WHAT THE TASK ASKS: Filter the entries below down to the lines that hold "este".

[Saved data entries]
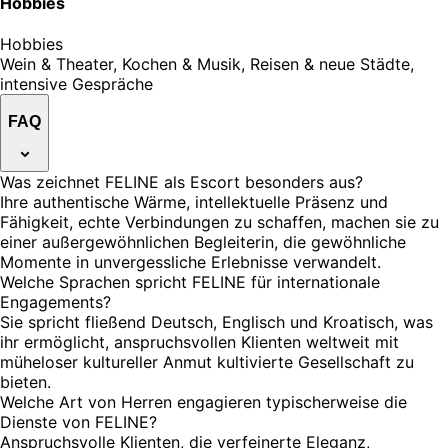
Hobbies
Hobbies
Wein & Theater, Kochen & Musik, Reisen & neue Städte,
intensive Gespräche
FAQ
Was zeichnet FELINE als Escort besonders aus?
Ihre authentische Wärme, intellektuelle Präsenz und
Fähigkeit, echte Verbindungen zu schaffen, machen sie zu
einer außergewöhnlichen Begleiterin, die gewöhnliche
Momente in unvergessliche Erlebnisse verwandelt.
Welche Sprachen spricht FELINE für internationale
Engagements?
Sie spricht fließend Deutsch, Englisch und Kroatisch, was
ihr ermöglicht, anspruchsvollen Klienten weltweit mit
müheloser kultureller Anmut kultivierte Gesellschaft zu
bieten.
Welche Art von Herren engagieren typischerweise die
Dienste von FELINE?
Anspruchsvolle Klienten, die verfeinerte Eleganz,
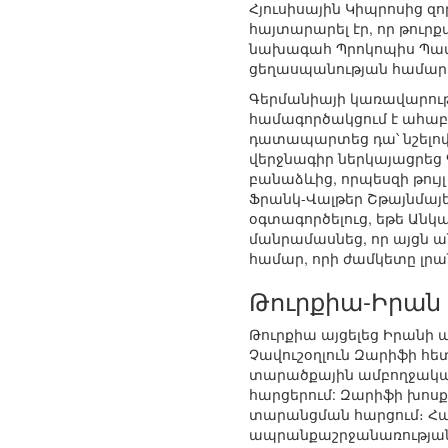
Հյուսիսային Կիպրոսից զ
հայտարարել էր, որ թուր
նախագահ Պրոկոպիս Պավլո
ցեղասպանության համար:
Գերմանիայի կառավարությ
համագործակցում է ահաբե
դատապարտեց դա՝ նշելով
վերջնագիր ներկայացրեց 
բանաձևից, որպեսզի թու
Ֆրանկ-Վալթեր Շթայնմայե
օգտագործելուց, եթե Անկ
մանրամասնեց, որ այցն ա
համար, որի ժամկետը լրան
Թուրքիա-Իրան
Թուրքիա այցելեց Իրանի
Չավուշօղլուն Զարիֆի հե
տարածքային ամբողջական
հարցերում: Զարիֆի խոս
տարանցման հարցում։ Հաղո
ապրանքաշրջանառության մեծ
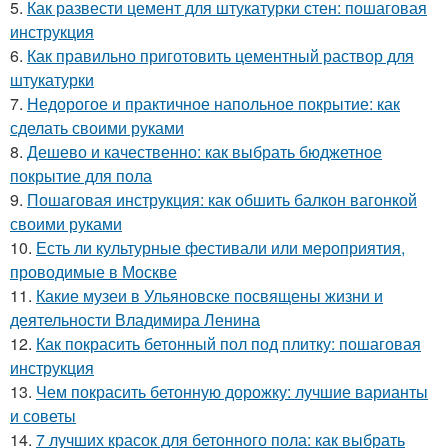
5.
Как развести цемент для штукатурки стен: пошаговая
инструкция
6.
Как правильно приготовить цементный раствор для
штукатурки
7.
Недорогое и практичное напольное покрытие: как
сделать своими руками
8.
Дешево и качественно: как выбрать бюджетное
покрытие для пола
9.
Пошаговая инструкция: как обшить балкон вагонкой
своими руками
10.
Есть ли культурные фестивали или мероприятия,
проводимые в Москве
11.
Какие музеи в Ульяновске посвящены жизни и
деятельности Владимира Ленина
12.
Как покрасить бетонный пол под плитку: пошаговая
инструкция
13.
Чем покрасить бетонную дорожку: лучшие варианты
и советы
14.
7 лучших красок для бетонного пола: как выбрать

==

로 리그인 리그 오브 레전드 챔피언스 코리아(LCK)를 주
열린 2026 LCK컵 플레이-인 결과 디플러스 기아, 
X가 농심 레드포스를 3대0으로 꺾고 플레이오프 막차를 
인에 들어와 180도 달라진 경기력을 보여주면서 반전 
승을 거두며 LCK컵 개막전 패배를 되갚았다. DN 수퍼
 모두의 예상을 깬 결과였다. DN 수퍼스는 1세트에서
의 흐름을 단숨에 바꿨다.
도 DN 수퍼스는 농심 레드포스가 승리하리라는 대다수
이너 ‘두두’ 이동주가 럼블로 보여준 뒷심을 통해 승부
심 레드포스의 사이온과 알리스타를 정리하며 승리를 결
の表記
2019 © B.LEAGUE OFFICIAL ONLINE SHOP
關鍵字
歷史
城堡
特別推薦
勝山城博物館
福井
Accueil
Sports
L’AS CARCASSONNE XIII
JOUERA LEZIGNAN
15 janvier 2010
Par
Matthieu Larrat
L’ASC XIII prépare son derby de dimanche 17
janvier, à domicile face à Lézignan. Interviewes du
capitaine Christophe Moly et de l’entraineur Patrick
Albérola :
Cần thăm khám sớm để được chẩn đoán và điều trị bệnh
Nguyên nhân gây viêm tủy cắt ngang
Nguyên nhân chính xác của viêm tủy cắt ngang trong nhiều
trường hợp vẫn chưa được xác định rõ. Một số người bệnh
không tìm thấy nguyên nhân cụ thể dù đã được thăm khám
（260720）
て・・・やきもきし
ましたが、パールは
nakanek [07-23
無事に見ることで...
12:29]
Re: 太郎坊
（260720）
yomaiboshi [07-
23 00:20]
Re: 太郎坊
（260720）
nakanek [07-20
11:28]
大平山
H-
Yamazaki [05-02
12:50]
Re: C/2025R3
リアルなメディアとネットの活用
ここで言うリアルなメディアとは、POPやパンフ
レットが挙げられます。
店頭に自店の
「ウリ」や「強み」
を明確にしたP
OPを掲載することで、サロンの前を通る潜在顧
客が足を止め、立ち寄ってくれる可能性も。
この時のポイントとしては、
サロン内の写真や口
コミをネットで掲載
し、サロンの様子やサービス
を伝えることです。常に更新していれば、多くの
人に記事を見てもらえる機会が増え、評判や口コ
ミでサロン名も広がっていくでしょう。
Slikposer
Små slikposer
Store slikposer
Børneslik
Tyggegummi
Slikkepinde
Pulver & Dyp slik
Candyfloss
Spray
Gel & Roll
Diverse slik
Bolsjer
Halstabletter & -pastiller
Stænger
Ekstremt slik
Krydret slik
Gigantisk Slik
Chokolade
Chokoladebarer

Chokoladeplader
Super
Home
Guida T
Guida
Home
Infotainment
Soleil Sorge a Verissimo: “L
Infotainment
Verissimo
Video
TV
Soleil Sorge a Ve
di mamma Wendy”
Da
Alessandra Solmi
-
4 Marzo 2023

* * *

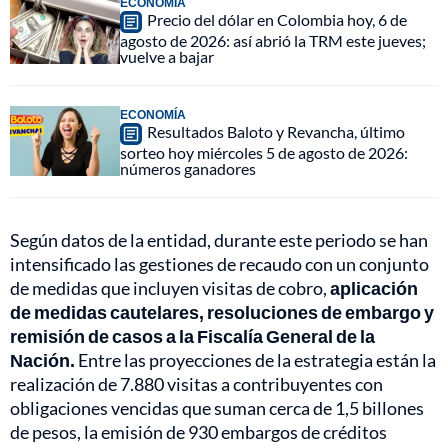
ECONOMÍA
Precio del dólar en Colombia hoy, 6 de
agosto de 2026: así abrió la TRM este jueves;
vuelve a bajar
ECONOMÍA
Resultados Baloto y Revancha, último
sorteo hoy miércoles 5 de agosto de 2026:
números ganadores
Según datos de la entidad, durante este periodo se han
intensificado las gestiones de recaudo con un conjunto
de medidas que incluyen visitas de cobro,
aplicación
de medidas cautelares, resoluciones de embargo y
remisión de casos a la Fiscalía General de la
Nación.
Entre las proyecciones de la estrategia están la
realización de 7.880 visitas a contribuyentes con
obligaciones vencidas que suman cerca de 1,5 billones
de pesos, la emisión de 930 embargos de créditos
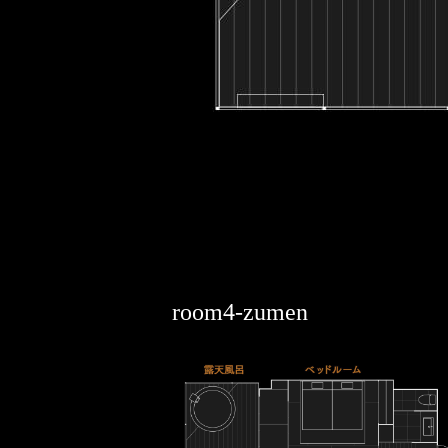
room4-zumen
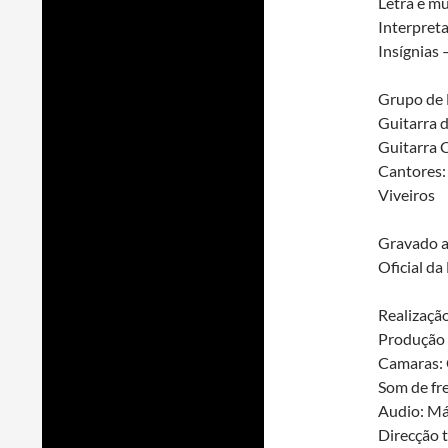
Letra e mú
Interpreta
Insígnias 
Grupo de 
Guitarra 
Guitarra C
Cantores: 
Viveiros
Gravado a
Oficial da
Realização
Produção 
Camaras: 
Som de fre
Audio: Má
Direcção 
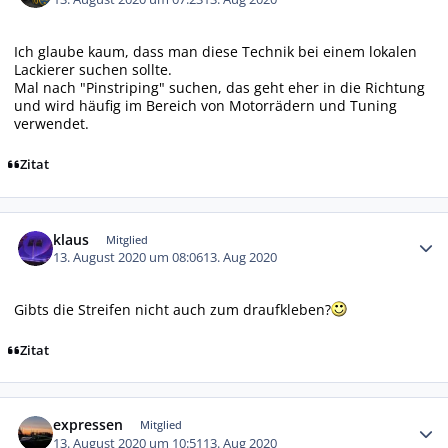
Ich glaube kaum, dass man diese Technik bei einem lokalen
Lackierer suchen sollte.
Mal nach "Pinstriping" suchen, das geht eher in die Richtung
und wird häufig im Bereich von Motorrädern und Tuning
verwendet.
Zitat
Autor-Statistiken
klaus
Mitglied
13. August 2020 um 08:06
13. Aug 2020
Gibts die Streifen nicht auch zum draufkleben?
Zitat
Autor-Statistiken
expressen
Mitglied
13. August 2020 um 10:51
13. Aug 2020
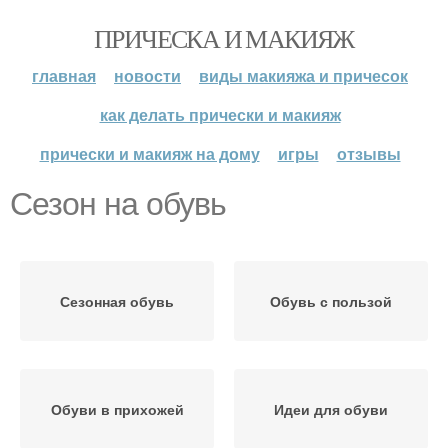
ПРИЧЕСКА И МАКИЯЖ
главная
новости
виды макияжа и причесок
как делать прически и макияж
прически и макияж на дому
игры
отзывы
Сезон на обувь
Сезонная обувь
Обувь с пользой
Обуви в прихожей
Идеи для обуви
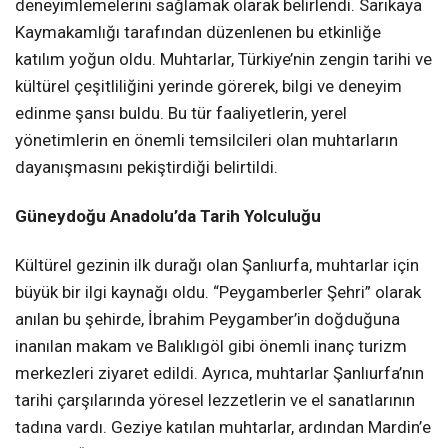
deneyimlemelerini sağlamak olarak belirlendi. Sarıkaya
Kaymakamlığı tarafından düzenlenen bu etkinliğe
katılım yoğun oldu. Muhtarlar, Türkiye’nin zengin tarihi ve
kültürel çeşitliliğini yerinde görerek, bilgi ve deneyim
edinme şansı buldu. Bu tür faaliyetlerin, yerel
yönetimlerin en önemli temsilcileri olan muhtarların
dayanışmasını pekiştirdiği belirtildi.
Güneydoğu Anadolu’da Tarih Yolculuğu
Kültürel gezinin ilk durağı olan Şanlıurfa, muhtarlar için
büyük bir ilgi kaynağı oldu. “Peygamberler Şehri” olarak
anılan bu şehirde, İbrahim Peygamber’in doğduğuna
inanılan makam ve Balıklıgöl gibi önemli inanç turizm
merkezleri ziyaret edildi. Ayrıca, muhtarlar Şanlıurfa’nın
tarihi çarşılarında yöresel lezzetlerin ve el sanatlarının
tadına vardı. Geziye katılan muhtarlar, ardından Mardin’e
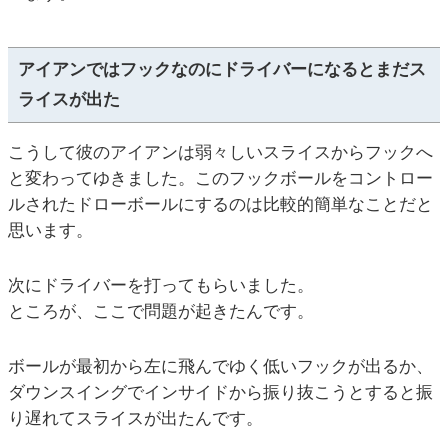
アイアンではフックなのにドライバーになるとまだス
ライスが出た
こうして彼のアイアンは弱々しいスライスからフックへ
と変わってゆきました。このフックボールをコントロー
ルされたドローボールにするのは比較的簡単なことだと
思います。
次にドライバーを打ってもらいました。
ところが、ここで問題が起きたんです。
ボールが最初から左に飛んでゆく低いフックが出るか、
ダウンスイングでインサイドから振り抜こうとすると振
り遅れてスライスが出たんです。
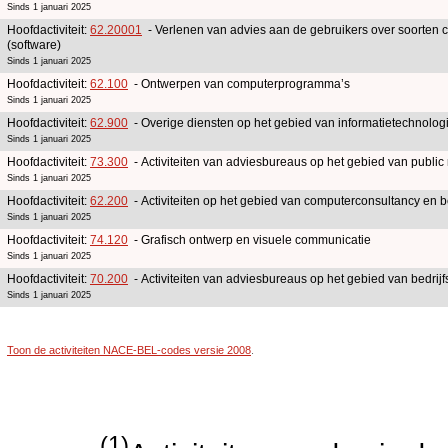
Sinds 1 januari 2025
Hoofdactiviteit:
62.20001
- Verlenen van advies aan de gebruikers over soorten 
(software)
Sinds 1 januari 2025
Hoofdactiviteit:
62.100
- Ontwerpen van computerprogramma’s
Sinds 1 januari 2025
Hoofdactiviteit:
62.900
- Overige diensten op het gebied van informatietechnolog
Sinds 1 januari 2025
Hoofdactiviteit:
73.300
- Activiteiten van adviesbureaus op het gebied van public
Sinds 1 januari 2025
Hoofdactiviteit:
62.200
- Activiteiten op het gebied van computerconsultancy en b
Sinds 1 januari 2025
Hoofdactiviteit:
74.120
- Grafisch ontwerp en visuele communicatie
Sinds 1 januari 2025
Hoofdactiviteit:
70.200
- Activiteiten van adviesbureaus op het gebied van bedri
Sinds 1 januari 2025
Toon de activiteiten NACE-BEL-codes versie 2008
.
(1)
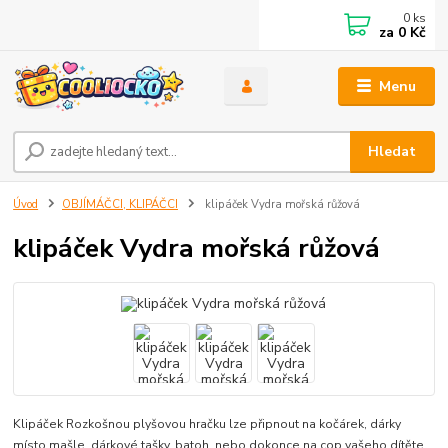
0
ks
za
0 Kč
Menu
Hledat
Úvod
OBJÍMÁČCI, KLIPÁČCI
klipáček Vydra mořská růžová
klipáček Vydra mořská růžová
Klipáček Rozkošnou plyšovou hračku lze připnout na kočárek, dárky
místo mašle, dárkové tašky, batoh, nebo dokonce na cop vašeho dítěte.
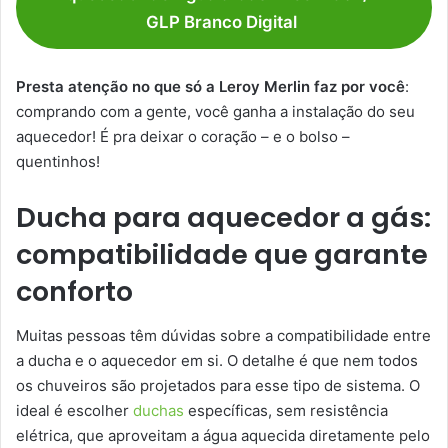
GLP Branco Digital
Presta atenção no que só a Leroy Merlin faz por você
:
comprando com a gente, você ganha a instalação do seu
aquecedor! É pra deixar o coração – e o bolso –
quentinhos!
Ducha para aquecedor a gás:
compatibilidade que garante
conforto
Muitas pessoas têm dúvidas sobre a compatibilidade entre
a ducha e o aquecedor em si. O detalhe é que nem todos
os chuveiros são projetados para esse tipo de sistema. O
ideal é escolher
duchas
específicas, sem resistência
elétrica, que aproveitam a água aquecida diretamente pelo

WORKED SOLUTION:
agosto de 2026: así abrió la TRM este jueves;
Según datos de la entidad, durante este periodo se han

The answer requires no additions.